April 22, 2026
Do or do not? There is only do
Effectful Recursion Schemes
New code trick has devs chanting "do do do"
TLDR: A new Effekt demo shows how to replace complex nested types with simple “requests” and handlers to fold data cleanly. Early commenters fixated on the “do do do” style—some charmed by its clarity, others wary of readability—setting up a classic power-vs-practicality showdown that could reshape how functional code is written.
A brainy new post from Marvin Borner shows how to do a classic computer-science move—“folding” a data structure into a result—using effects and handlers instead of the usual deep, twisty types. Translation: instead of building an endless Russian-doll of shapes, the code sends simple “requests” (like sym, lam, app) and a handler answers them, stitching together the final string. The blog even turns the lambda-calculus identity function into a neat demo and drops a trick question about why a “not implemented” error vanishes. Answer: you hand values back with a special “resume” button. It’s interactive, too, so you can poke it and watch it work.
But the community’s eyes locked onto the style. One early reaction links to Effekt’s docs and basically says: look at this syntax—a dramatic staircase of “do” calls like this. Cue the memes: “how many ‘do’s until it compiles?” The vibe is equal parts curious and skeptical. Some see a power move—clear, explicit steps you can rearrange. Others worry it’s readability roulette, especially when “resume” hops control around. While it’s early days with just a nibble of comments, the mood is set: clever technique, loud “do do do” aesthetic, and a looming debate over whether this is the future of clean, composable code or a new flavor of spaghetti with better math.
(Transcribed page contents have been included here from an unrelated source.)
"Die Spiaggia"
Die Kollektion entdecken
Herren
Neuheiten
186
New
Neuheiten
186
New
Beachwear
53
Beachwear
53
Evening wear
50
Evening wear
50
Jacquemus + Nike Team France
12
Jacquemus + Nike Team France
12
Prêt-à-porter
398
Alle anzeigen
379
Expect fireworks as more folks weigh in.
Key Points
- •The article demonstrates implementing catamorphisms using effects and handlers in the Effekt language.
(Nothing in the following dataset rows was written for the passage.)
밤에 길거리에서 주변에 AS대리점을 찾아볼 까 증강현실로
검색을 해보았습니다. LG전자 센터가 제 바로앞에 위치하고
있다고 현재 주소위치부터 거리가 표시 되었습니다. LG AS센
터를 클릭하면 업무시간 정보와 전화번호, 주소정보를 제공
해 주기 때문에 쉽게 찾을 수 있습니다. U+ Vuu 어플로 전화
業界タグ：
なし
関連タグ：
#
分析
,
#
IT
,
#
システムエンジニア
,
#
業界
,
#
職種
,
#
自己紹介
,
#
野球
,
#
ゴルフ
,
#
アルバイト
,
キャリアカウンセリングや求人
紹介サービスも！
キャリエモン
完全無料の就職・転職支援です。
- •Effekt lacks support for infinite types, so it replaces functor-based base functors with a refunctionalized effect interface (TermF[T,R]).
- •A lambda-term data type (Sym, Lam, App) is used to show conventional recursion versus effectful catamorphism.
- •Effect operations (sym, lam, app) are handled with try/with and resume to supply results to the computation.
- •A generic cata function (A / TermF[A,A]) enables rewriting pretty-printing as a fold via an effect handler.